March 9, 2021 Work Area: Carbon Capture

Carbon capture technologies are essential tools to reduce today’s industrial CO₂ emissions, providing a transition pathway from fossil fuels to zero-carbon energy alternatives being developed today as well as to remove CO₂ directly from the atmosphere.

In order for carbon capture to be effective, storage of those captured emissions must be permanent. Carbon capture is picking up momentum now with more than thirty proposed carbon capture projects that have been kindled by the 45Q tax credits. This has spurred inquiries about geologic options for storing captured carbon dioxide (CO₂) as well as questions about whether CO₂ stored in geologic formations will remain there permanently.
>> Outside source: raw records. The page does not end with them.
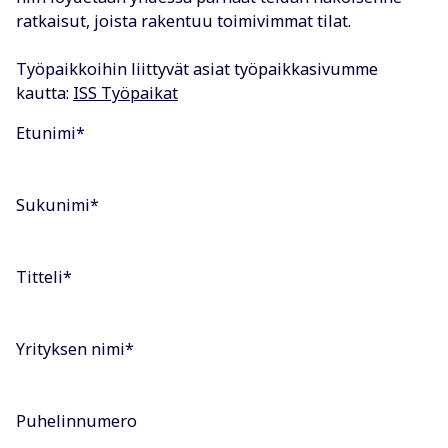
ratkaisut, joista rakentuu toimivimmat tilat.
Työpaikkoihin liittyvät asiat työpaikkasivumme
kautta:
ISS Työpaikat
Etunimi
*
Sukunimi
*
Titteli
*
Yrityksen nimi
*
Puhelinnumero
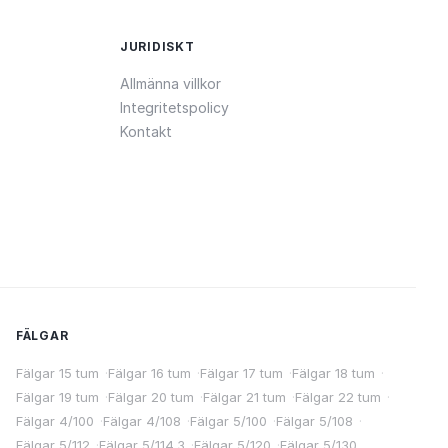
JURIDISKT
Allmänna villkor
Integritetspolicy
Kontakt
FÄLGAR
Fälgar 15 tum
·
Fälgar 16 tum
·
Fälgar 17 tum
·
Fälgar 18 tum
·
Fälgar 19 tum
·
Fälgar 20 tum
·
Fälgar 21 tum
·
Fälgar 22 tum
·
Fälgar 4/100
·
Fälgar 4/108
·
Fälgar 5/100
·
Fälgar 5/108
·
Fälgar 5/112
·
Fälgar 5/114.3
·
Fälgar 5/120
·
Fälgar 5/130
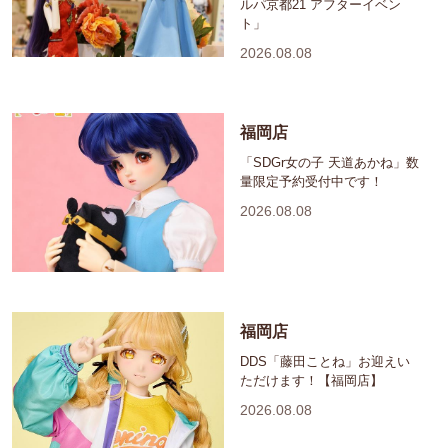
ルパ京都21 アフターイベン
ト」
2026.08.08
福岡店
「SDGr女の子 天道あかね」数
量限定予約受付中です！
2026.08.08
福岡店
DDS「藤田ことね」お迎えい
ただけます！【福岡店】
2026.08.08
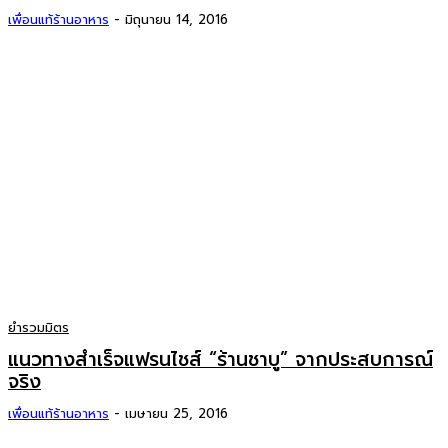
เพื่อนแท้ร้านอาหาร
-
มิถุนายน 14, 2016
ยำรวมมิตร
แนวทางสำเร็จแฟรนไชส์ “ร้านชาบู” จากประสบการณ์
จริง
เพื่อนแท้ร้านอาหาร
-
เมษายน 25, 2016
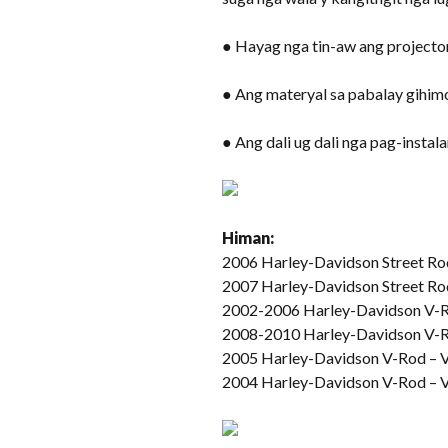
● Hayag nga tin-aw ang projector
● Ang materyal sa pabalay gihim
● Ang dali ug dali nga pag-instal
Himan:
2006 Harley-Davidson Street R
2007 Harley-Davidson Street Ro
2002-2006 Harley-Davidson V-R
2008-2010 Harley-Davidson V-R
2005 Harley-Davidson V-Rod –
2004 Harley-Davidson V-Rod –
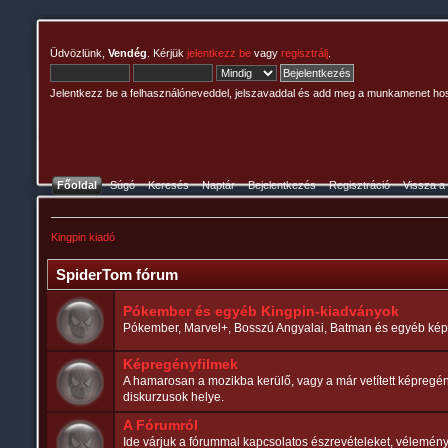
Üdvözlünk,
Vendég
. Kérjük
jelentkezz be
vagy
regisztrálj
.
Jelentkezz be a felhasználóneveddel, jelszavaddal és add meg a munkamenet ho
Főoldal
Súgó
Keresés
Naptár
Bejelentkezés
Regisztráció
Vissza a
Kingpin kiadó
SpiderTom fórum
Pókember és egyéb Kingpin-kiadványok
Pókember, Marvel+, Bosszú Angyalai, Batman és egyéb kép
Képregényfilmek
A hamarosan a mozikba kerülő, vagy a már vetített képregén
diskurzusok helye.
A Fórumról
Ide várjuk a fórummal kapcsolatos észrevételeket, vélemény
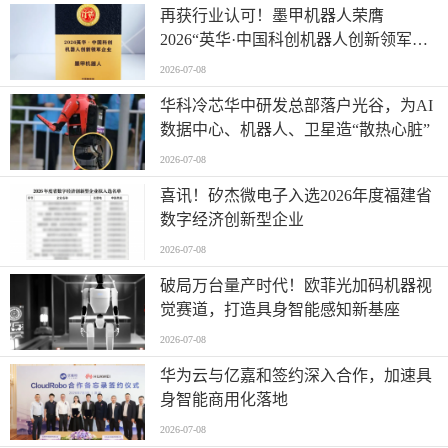
再获行业认可！墨甲机器人荣膺
2026“英华·中国科创机器人创新领军企
业”全产业链智能出海标杆
2026-07-08
华科冷芯华中研发总部落户光谷，为AI
数据中心、机器人、卫星造“散热心脏”
2026-07-08
喜讯！矽杰微电子入选2026年度福建省
数字经济创新型企业
2026-07-08
破局万台量产时代！欧菲光加码机器视
觉赛道，打造具身智能感知新基座
2026-07-08
华为云与亿嘉和签约深入合作，加速具
身智能商用化落地
2026-07-08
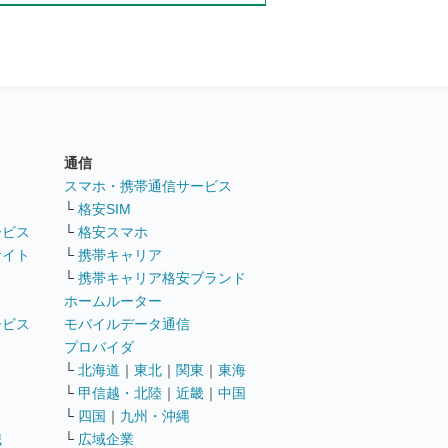
通信
ト
スマホ・携帯通信サービス
└
格安SIM
ービス
└
格安スマホ
サイト
└
携帯キャリア
└
携帯キャリア格安ブランド
ホームルーター
ービス
モバイルデータ通信
ト
プロバイダ
└
北海道
｜
東北
｜
関東
｜
東海
└
甲信越・北陸
｜
近畿
｜
中国
└
四国
｜
九州・沖縄
職
└
広域企業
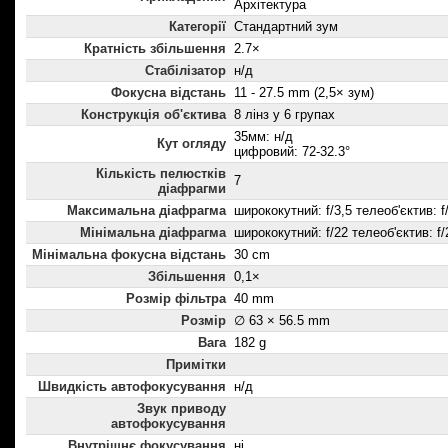
Архітектура
Категорії
Стандартний зум
Кратність збільшення
2.7×
Стабілізатор
н/д
Фокусна відстань
11 - 27.5 mm (2,5× зум)
Конструкція об'єктива
8 лінз у 6 групах
35мм: н/д
Кут огляду
цифровий: 72-32.3°
Кількість пелюстків
7
діафрагми
Максимальна діафрагма
ширококутний: f/3,5 телеоб'єктив: f
Мінімальна діафрагма
ширококутний: f/22 телеоб'єктив: f/
Мінімальна фокусна відстань
30 cm
Збільшення
0,1×
Розмір фільтра
40 mm
Розмір
∅ 63 × 56.5 mm
Вага
182 g
Примітки
Швидкість автофокусування
н/д
Звук приводу
автофокусування
Внутрішнє фокусування
ні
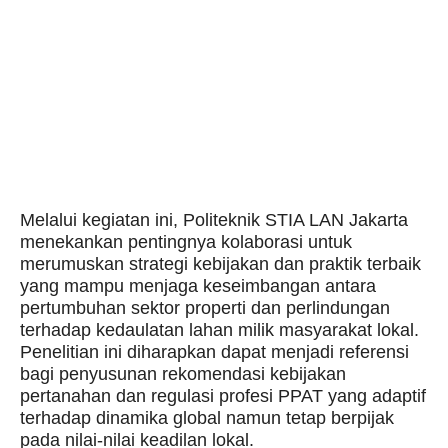
Melalui kegiatan ini, Politeknik STIA LAN Jakarta
menekankan pentingnya kolaborasi untuk
merumuskan strategi kebijakan dan praktik terbaik
yang mampu menjaga keseimbangan antara
pertumbuhan sektor properti dan perlindungan
terhadap kedaulatan lahan milik masyarakat lokal.
Penelitian ini diharapkan dapat menjadi referensi
bagi penyusunan rekomendasi kebijakan
pertanahan dan regulasi profesi PPAT yang adaptif
terhadap dinamika global namun tetap berpijak
pada nilai-nilai keadilan lokal.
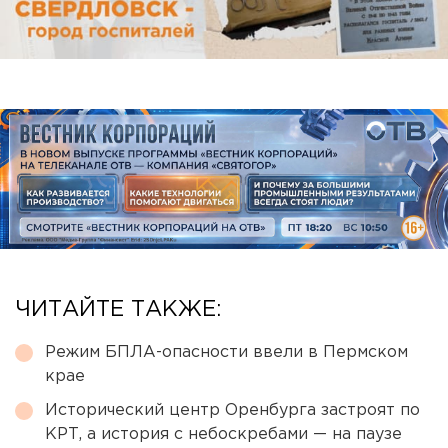
ЧИТАЙТЕ ТАКЖЕ:
Режим БПЛА-опасности ввели в Пермском
крае
Исторический центр Оренбурга застроят по
КРТ, а история с небоскребами — на паузе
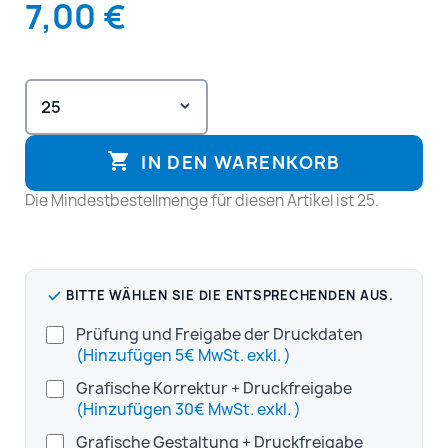
7,00 €

IN DEN WARENKORB
Die Mindestbestellmenge für diesen Artikel ist 25.
BITTE WÄHLEN SIE DIE ENTSPRECHENDEN AUS.
Prüfung und Freigabe der Druckdaten
(Hinzufügen 5€ MwSt. exkl. )
Grafische Korrektur + Druckfreigabe
(Hinzufügen 30€ MwSt. exkl. )
Grafische Gestaltung + Druckfreigabe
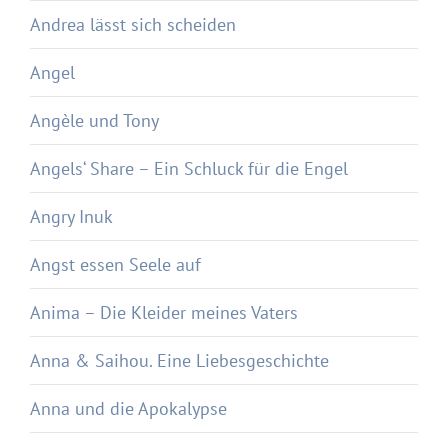
Andrea lässt sich scheiden
Angel
Angèle und Tony
Angels‘ Share – Ein Schluck für die Engel
Angry Inuk
Angst essen Seele auf
Anima – Die Kleider meines Vaters
Anna & Saihou. Eine Liebesgeschichte
Anna und die Apokalypse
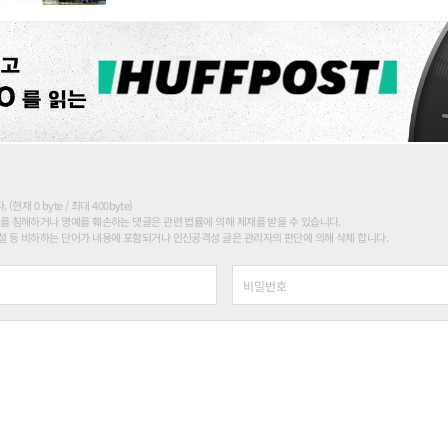
현재 0 byte / 최대 400byte)
를 침해하거나 명예를 훼손하는 댓글은 관련 법률에 의해 제재를 받을 수 있습니다.
 등 비하하는 단어가 내용에 포함되거나 인신공격성 글은 관리자의 판단에 의해 삭제 합니다.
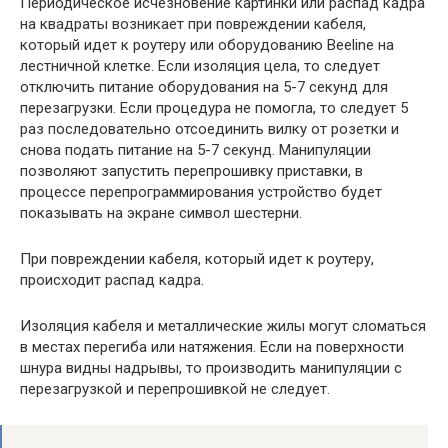
Периодическое исчезновение картинки или распад кадра
на квадраты возникает при повреждении кабеля,
который идет к роутеру или оборудованию Beeline на
лестничной клетке. Если изоляция цела, то следует
отключить питание оборудования на 5-7 секунд для
перезагрузки. Если процедура не помогла, то следует 5
раз последовательно отсоединить вилку от розетки и
снова подать питание на 5-7 секунд. Манипуляции
позволяют запустить перепрошивку приставки, в
процессе перепрограммирования устройство будет
показывать на экране символ шестерни.
При повреждении кабеля, который идет к роутеру,
происходит распад кадра.
Изоляция кабеля и металлические жилы могут сломаться
в местах перегиба или натяжения. Если на поверхности
шнура видны надрывы, то производить манипуляции с
перезагрузкой и перепрошивкой не следует.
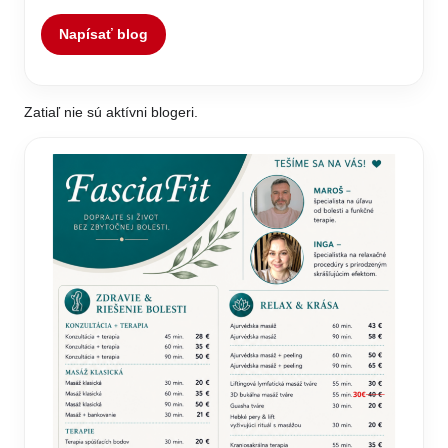
Napísať blog
Zatiaľ nie sú aktívni blogeri.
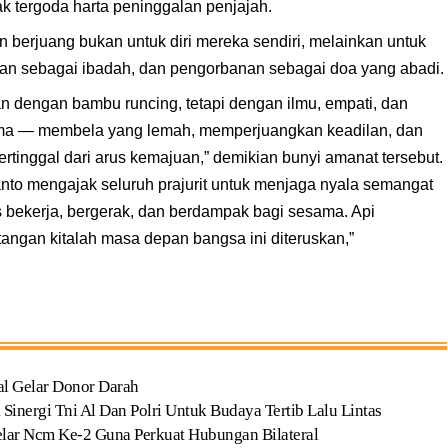
ak tergoda harta peninggalan penjajah.
berjuang bukan untuk diri mereka sendiri, melainkan untuk
n sebagai ibadah, dan pengorbanan sebagai doa yang abadi.
kan dengan bambu runcing, tetapi dengan ilmu, empati, dan
ma — membela yang lemah, memperjuangkan keadilan, dan
rtinggal dari arus kemajuan,” demikian bunyi amanat tersebut.
to mengajak seluruh prajurit untuk menjaga nyala semangat
s bekerja, bergerak, dan berdampak bagi sesama. Api
angan kitalah masa depan bangsa ini diteruskan,”
al Gelar Donor Darah
Sinergi Tni Al Dan Polri Untuk Budaya Tertib Lalu Lintas
elar Ncm Ke-2 Guna Perkuat Hubungan Bilateral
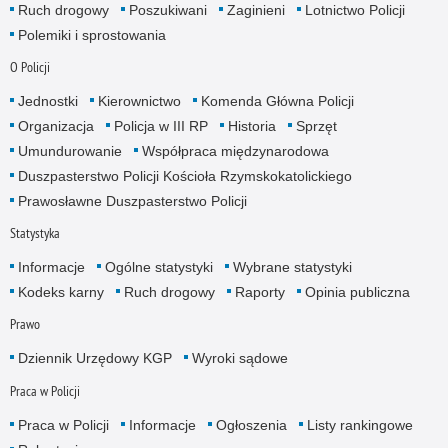
Ruch drogowy
Poszukiwani
Zaginieni
Lotnictwo Policji
Polemiki i sprostowania
O Policji
Jednostki
Kierownictwo
Komenda Główna Policji
Organizacja
Policja w III RP
Historia
Sprzęt
Umundurowanie
Współpraca międzynarodowa
Duszpasterstwo Policji Kościoła Rzymskokatolickiego
Prawosławne Duszpasterstwo Policji
Statystyka
Informacje
Ogólne statystyki
Wybrane statystyki
Kodeks karny
Ruch drogowy
Raporty
Opinia publiczna
Prawo
Dziennik Urzędowy KGP
Wyroki sądowe
Praca w Policji
Praca w Policji
Informacje
Ogłoszenia
Listy rankingowe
In this blog I will answer frequently asked questions to illustrate how geologic CO₂ storage does indeed provide long-term, low-risk, and permanent reduction of CO₂ emissions. A key takeaway from this FAQ is the fact is that it is extremely unlikely that well-regulated injections of CO₂ into deep geologic formations at properly sited projects, will ever reach the atmosphere in significant quantities. Multiple lines of evidence for permanence begin with what we know about rocks and geologic formations. “Permanent” here, means that CO₂ injected for storage will remain in the subsurface and will never reach the atmosphere.

Jump to FAQ:

How does Geologic Storage of CO₂ work?

Geologic storage in its simplest form takes place in a porous rock capped by an impermeable rock. To find subsurface options for storing large volumes of CO₂, we must look hard to seek out very deep—no less than one-half mile deep – formations of sedimentary rocks, such as sandstones and limestone and dolomites or that are porous enough to hold CO₂. Such storage formations are not right underfoot, they are not caves, instead, they are deep porous rocks, tightly bound by impermeable formations above, and vertically separated from the surface. In geology we also talk about traps within these formations that keep fluids and gases from migrating; there are several different kinds of geologic structures that trap CO₂, including the well-known upside-down bowl type formation that geologists call anticlines or domes (illustrated below).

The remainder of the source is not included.